Les critères d’éligibilité pour la micro-importation
Pour exercer l’activité de micro-importation, plusieurs conditions sont requises. L’individu doit être majeur, de nationalité algérienne et résider en Algérie. Il ne doit pas avoir d’autre activité rémunérée et doit être affilié à la Caisse nationale de sécurité sociale des non-salariés.
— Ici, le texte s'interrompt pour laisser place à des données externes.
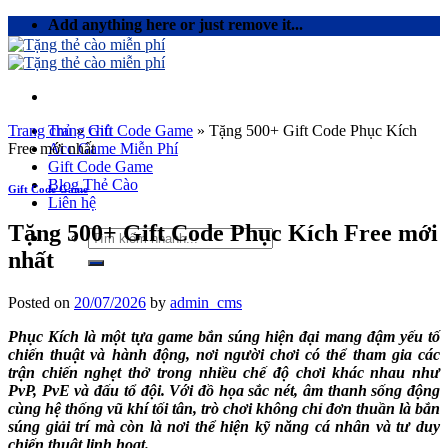
Skip
Add anything here or just remove it...
to
content
Trang chủ
Trang chủ
»
Gift Code Game
»
Tặng 500+ Gift Code Phục Kích
Free mới nhất
Acc Game Miễn Phí
Gift Code Game
Blog Thẻ Cào
Gift Code Game
Liên hệ
Tặng 500+ Gift Code Phục Kích Free mới
nhất
Posted on
20/07/2026
by
admin_cms
Phục Kích là một tựa game bắn súng hiện đại mang đậm yếu tố
chiến thuật và hành động, nơi người chơi có thể tham gia các
trận chiến nghẹt thở trong nhiều chế độ chơi khác nhau như
PvP, PvE và đấu tổ đội. Với đồ họa sắc nét, âm thanh sống động
cùng hệ thống vũ khí tối tân, trò chơi không chỉ đơn thuần là bắn
súng giải trí mà còn là nơi thể hiện kỹ năng cá nhân và tư duy
chiến thuật linh hoạt.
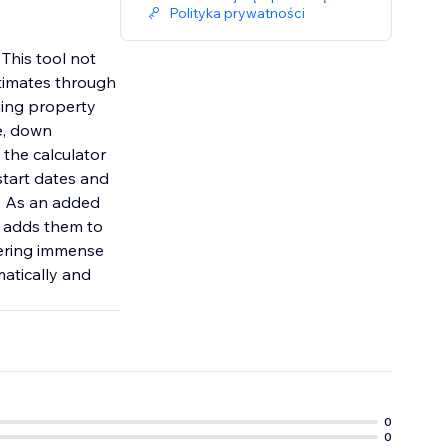
Polityka prywatności
This tool not
stimates through
ding property
e, down
 the calculator
start dates and
s. As an added
y adds them to
vering immense
matically and
0
0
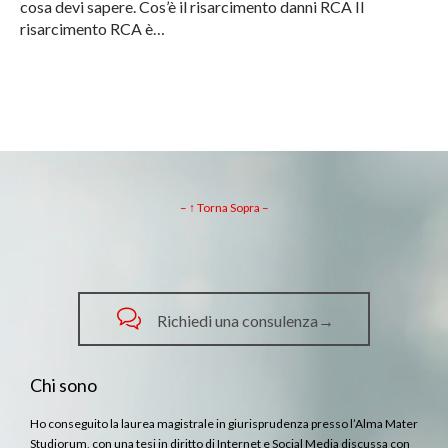
cosa devi sapere. Cos’è il risarcimento danni RCA Il
risarcimento RCA è…
– ↑ Torna Sopra –

Richiedi una consulenza→
Chi sono
Ho conseguito la laurea magistrale in giurisprudenza presso l’Alma Mater
Studiorum, con una tesi in diritto di Internet e Social Media discussa con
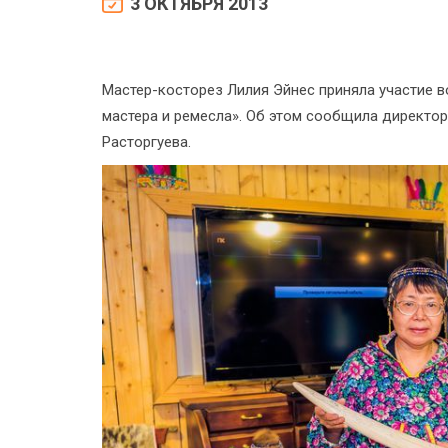
3 ОКТЯБРЯ 2013
Мастер-косторез Лилия Эйнес приняла участие
мастера и ремесла». Об этом сообщила директор
Расторгуева.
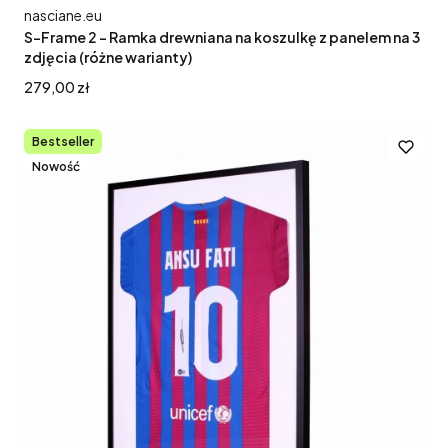
Producent
nasciane.eu
S-Frame 2 - Ramka drewniana na koszulkę z panelem na 3
zdjęcia (różne warianty)
Cena
279,00 zł
Bestseller
Nowość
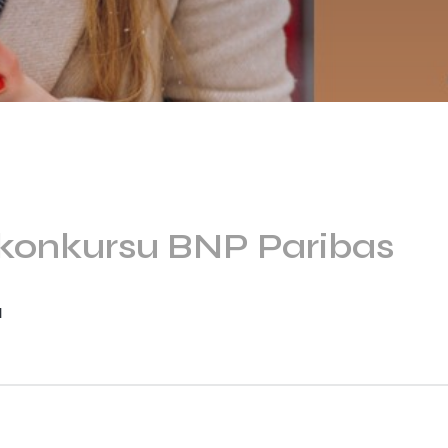
konkursu BNP Paribas
l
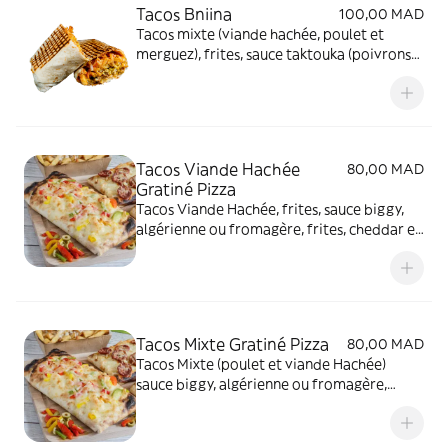
Tacos Bniina
100,00 MAD
Tacos mixte (viande hachée, poulet et
merguez), frites, sauce taktouka (poivrons
et tomates gout pimenté), cheddar
Tacos Viande Hachée
80,00 MAD
Gratiné Pizza
Tacos Viande Hachée, frites, sauce biggy,
algérienne ou fromagère, frites, cheddar et
gratiné au four, dessus Pizza (sauce
tomates, poivrons, olives noires et
mozarella)
Tacos Mixte Gratiné Pizza
80,00 MAD
Tacos Mixte (poulet et viande Hachée)
sauce biggy, algérienne ou fromagère,
frites, cheddar et gratiné au four, dessus
Pizza (sauce tomates, poivrons, olives
noires et mozarella)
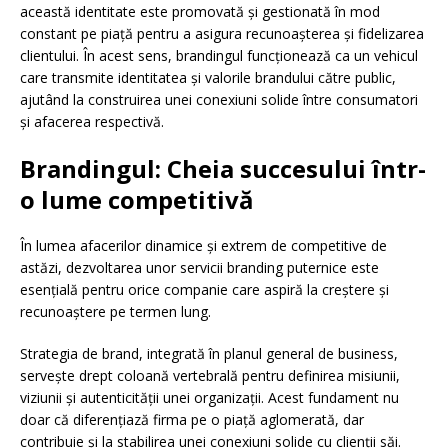
această identitate este promovată și gestionată în mod
constant pe piață pentru a asigura recunoașterea și fidelizarea
clientului. În acest sens, brandingul funcționează ca un vehicul
care transmite identitatea și valorile brandului către public,
ajutând la construirea unei conexiuni solide între consumatori
și afacerea respectivă.
Brandingul: Cheia succesului într-
o lume competitivă
În lumea afacerilor dinamice și extrem de competitive de
astăzi, dezvoltarea unor servicii branding puternice este
esențială pentru orice companie care aspiră la creștere și
recunoaștere pe termen lung.
Strategia de brand, integrată în planul general de business,
servește drept coloană vertebrală pentru definirea misiunii,
viziunii și autenticității unei organizații. Acest fundament nu
doar că diferențiază firma pe o piață aglomerată, dar
contribuie și la stabilirea unei conexiuni solide cu clienții săi.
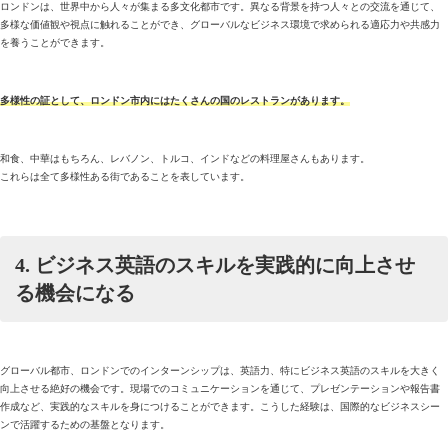
ロンドンは、世界中から人々が集まる多文化都市です。異なる背景を持つ人々との交流を通じて、
多様な価値観や視点に触れることができ、グローバルなビジネス環境で求められる適応力や共感力
を養うことができます。
多様性の証として、ロンドン市内にはたくさんの国のレストランがあります。
和食、中華はもちろん、レバノン、トルコ、インドなどの料理屋さんもあります。
これらは全て多様性ある街であることを表しています。
4. ビジネス英語のスキルを実践的に向上させ
る機会になる
グローバル都市、ロンドンでのインターンシップは、英語力、特にビジネス英語のスキルを大きく
向上させる絶好の機会です。現場でのコミュニケーションを通じて、プレゼンテーションや報告書
作成など、実践的なスキルを身につけることができます。こうした経験は、国際的なビジネスシー
ンで活躍するための基盤となります。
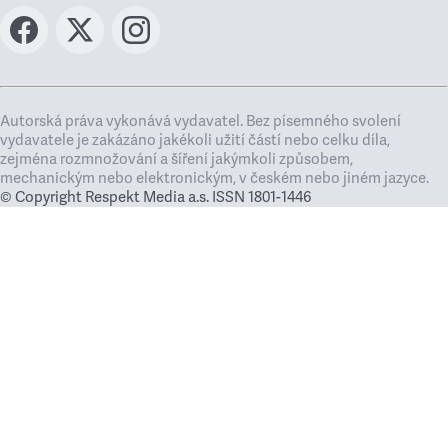
Autorská práva vykonává vydavatel. Bez písemného svolení
vydavatele je zakázáno jakékoli užití částí nebo celku díla,
zejména rozmnožování a šíření jakýmkoli způsobem,
mechanickým nebo elektronickým, v českém nebo jiném jazyce.
© Copyright Respekt Media a.s. ISSN 1801-1446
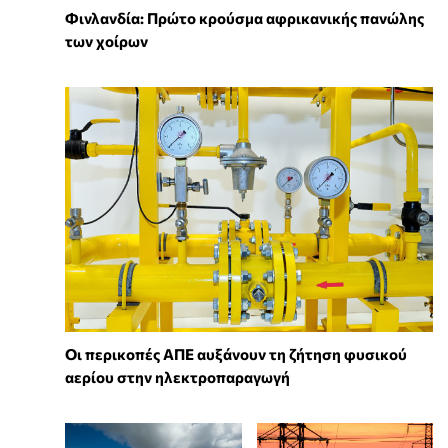
Φινλανδία: Πρώτο κρούσμα αφρικανικής πανώλης
των χοίρων
Οι περικοπές ΑΠΕ αυξάνουν τη ζήτηση φυσικού
αερίου στην ηλεκτροπαραγωγή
Un compte bancaire en devises est également nécessaire.
En outre, le micro-importateur doit posséder une carte d’auto-entrepreneur valide et une autorisation générale pour l’exercice de cette activité. Il est à noter que l’exercice de la micro-importation exclut le bénéfice de l’allocation chômage.
Processus et conséquences du non-respect des règles de la micro-importation
Le processus de micro-importation implique une déclaration préalable des marchandises à importer via une plateforme numérique. Les produits sont ensuite identifiés par des étiquettes adaptées et des bons de livraison simplifiés. Certaines marchandises, comme les produits pharmaceutiques ou ceux nécessitant des autorisations spéciales, sont exclues de cette activité.
En cas de non-respect des règles, notamment en matière de protection du consommateur et de sécurité nationale, les micro-importateurs peuvent être radiés du registre national de l’auto-entrepreneur. Il est donc essentiel pour ces derniers de se conformer strictement aux dispositions légales pour éviter de telles sanctions.